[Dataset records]
"""

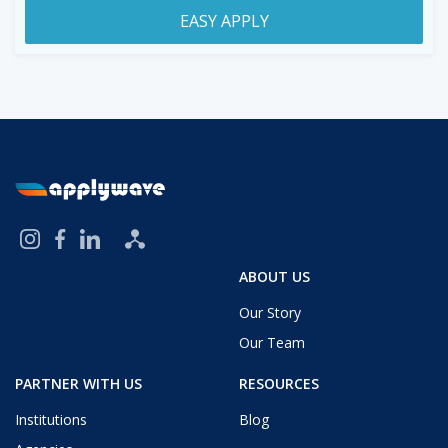
EASY APPLY
ABOUT US
Our Story
Our Team
PARTNER WITH US
RESOURCES
Institutions
Blog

"""

Exercise. Reproduce each line of the records exactly, and omit every picture.

Response to this task.
EASY APPLY
ABOUT US
Our Story
Our Team
PARTNER WITH US
RESOURCES
Institutions
Blog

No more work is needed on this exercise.